Last Best News attempted to obtain a copy of the motion filed by the Gazette and KTVQ and was told by the clerk of court’s office that that motion is sealed because it was filed as part of a case that has been sealed. Even so, the stories carried by the two news organizations quoted freely from the “sealed” document.

The news articles reported that the motion argues that Moses, by sealing the case filings, “violated the state and federal constitutions.” The motion further said, according to the Gazette and KTVQ, that “Only two types of documents — grand jury transcripts and warrant materials in the midst of a pre-indictment investigation — do not fall within this strong presumption that court records are open to the public.”

In addition to seeking the name of the officers involved in the case, Last Best News asked the city attorney’s office to release disciplinary records for all three officers, going back to the start of their employment with the city.

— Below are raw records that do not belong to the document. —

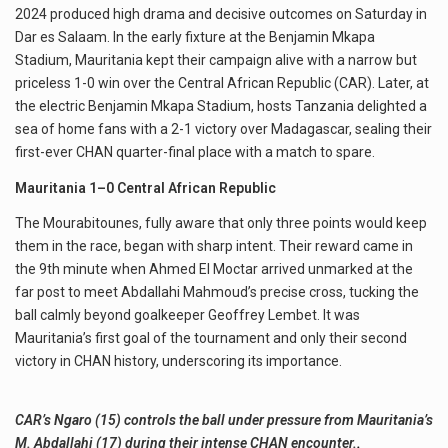
2024 produced high drama and decisive outcomes on Saturday in
Dar es Salaam. In the early fixture at the Benjamin Mkapa
Stadium, Mauritania kept their campaign alive with a narrow but
priceless 1-0 win over the Central African Republic (CAR). Later, at
the electric Benjamin Mkapa Stadium, hosts Tanzania delighted a
sea of home fans with a 2-1 victory over Madagascar, sealing their
first-ever CHAN quarter-final place with a match to spare.
Mauritania 1–0 Central African Republic
The Mourabitounes, fully aware that only three points would keep
them in the race, began with sharp intent. Their reward came in
the 9th minute when Ahmed El Moctar arrived unmarked at the
far post to meet Abdallahi Mahmoud’s precise cross, tucking the
ball calmly beyond goalkeeper Geoffrey Lembet. It was
Mauritania’s first goal of the tournament and only their second
victory in CHAN history, underscoring its importance.
CAR’s Ngaro (15) controls the ball under pressure from Mauritania’s
M. Abdallahi (17) during their intense CHAN encounter.
.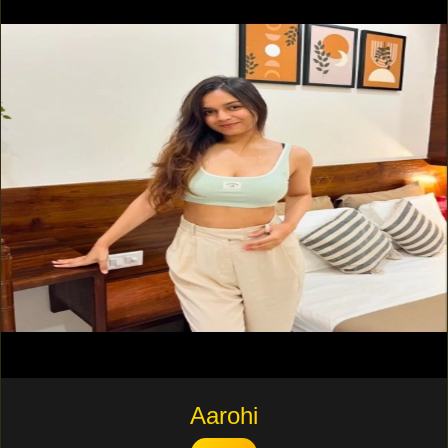
Aarohi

Deputy City Attorney Thomas Pardy confirmed on Tuesday that those records were among the documents the city had intended to release on Monday. He said he didn’t know whether any of the officers had been subjected to any previous discipline, but that if their names ultimately are made public, so will that information.

Meloy, the attorney with the Freedom of Information Hotline, said the first Montana Supreme Court ruling dealing with the privacy rights of law enforcement officers came out in the case of Great Falls Tribune v. Cascade County Sheriff, in 1979.

In that case, he said, the court “ordered disclosure of names of officers who had beaten an arrestee.  This case spawned a number of similar decisions over the years permitting access to otherwise ‘private’ personnel disciplinary files of people vested with public trust.”

In Lacy v. City of Billings, in 1989, Meloy said, “the Court applied this new principle to an accident report involving a Billings police officer.” Closer to the “factual setting” of the current case in Billings, he said, was Bozeman Daily Chronicle v. City of Bozeman, in 1993, in which the court “ordered disclosure of a police investigatory report involving a Bozeman cop accused of sexual assault of another officer while attending the police academy. This case is instructive because disclosure was ordered before any criminal action was taken on the assault.”

That principle was extended even further, in 2001, in Billings Gazette v. City of Billings. That ruling, Meloy said, extended the principle to “disclosure of disciplinary records of a police department employee (not a police officer) who was alleged to have misused a city credit card.”